North Korean leader Kim Jong Un has dismissed his vice premier and publicly denounced “incompetent” officials during the opening of a key factory, state media reported Tuesday.

Vice Premier Yang Sung Ho was sacked "on the spot", the state-run Korean Central News Agency [KCNA] said, in a speech in which Kim attacked "irresponsible, rude and incompetent leading officials".

"Please, Comrade Vice Premier, resign by yourself when you can do it on your own before it is too late," Kim reportedly said.

Nuclear-armed North Korea, which is under multiple sets of sanctions over its weapons programmes, has long struggled with its moribund state-managed economy and chronic food shortages.

Kim publicly dismissed officials for mismanagement and blasted cadres for “defeatism, irresponsibility and passiveness” during Monday’s industrial complex opening, a rare public rebuke.

Yang was "unfit to be entrusted with heavy duties", Kim said, according to KCNA.

"Put simply, it was like hitching a cart to a goat – an accidental mistake in our cadre appointment process," the North Korean leader explained. "After all, it is an ox that pulls a cart, not a goat."

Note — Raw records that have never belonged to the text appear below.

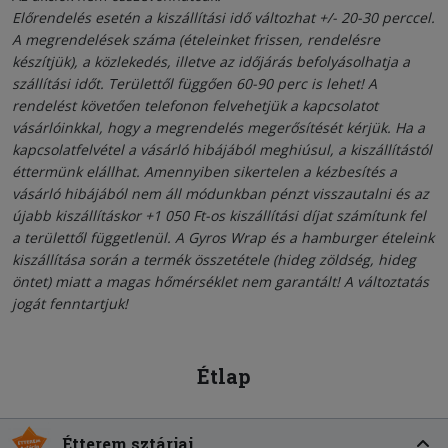
Előrendelés esetén a kiszállítási idő változhat +/- 20-30 perccel.
A megrendelések száma (ételeinket frissen, rendelésre
készítjük), a közlekedés, illetve az időjárás befolyásolhatja a
szállítási időt. Területtől függően 60-90 perc is lehet! A
rendelést követően telefonon felvehetjük a kapcsolatot
vásárlóinkkal, hogy a megrendelés megerősítését kérjük. Ha a
kapcsolatfelvétel a vásárló hibájából meghiúsul, a kiszállítástól
éttermünk elállhat. Amennyiben sikertelen a kézbesítés a
vásárló hibájából nem áll módunkban pénzt visszautalni és az
újabb kiszállításkor +1 050 Ft-os kiszállítási díjat számítunk fel
a területtől függetlenül. A Gyros Wrap és a hamburger ételeink
kiszállítása során a termék összetétele (hideg zöldség, hideg
öntet) miatt a magas hőmérséklet nem garantált! A változtatás
jogát fenntartjuk!
Étlap
Étterem sztárjai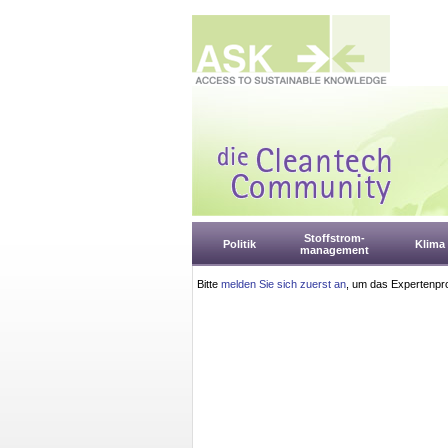
Stoffstrom-
Politik
Klima
management
Bitte
melden Sie sich zuerst an
, um das Expertenpro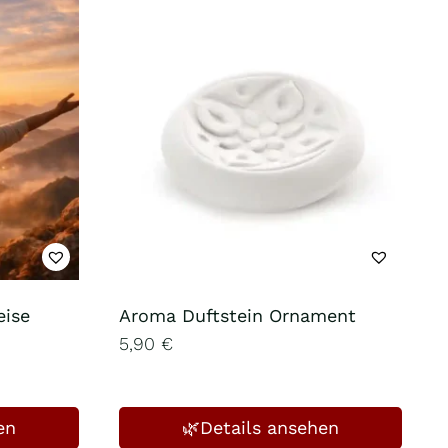
eise
Aroma Duftstein Ornament
5,90
€
en
🌿Details ansehen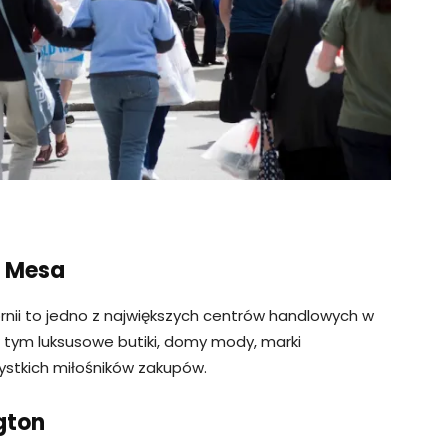
a Mesa
rnii to jedno z największych centrów handlowych w
w tym luksusowe butiki, domy mody, marki
zystkich miłośników zakupów.
gton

And he urged a quick turnaround in the "centuries-old backwardness of the economy and build a modernized and advanced one capable of firmly guaranteeing the future of our state".

Images released by Pyongyang showed a stern-looking Kim delivering a speech at the venue in Hamgyong Province in the country's frigid northeast, with workers in attendance wearing green uniforms and matching grey hats.

North Korea, long prioritizing its military over its people and vulnerable to disasters due to poor infrastructure, opened a new machinery complex producing 16% of the country’s output, linking the northeast to Wonsan.

Kim’s public dismissal of Yang echoes past purges like that of his uncle Jang Song Thaek in 2013, using visible accountability as a shock tactic to warn officials, experts say.

Pyongyang is gearing up for its first congress of its ruling party in five years, with analysts expecting it in the coming weeks.

Economic policy, as well as defence and military planning, are likely to be high on the agenda.

Last month, Kim vowed to root out "evil" at a major meeting of Pyongyang's top brass.

State media did not offer specifics, though it did say the ruling party had revealed numerous recent "deviations" in discipline – a euphemism for corruption.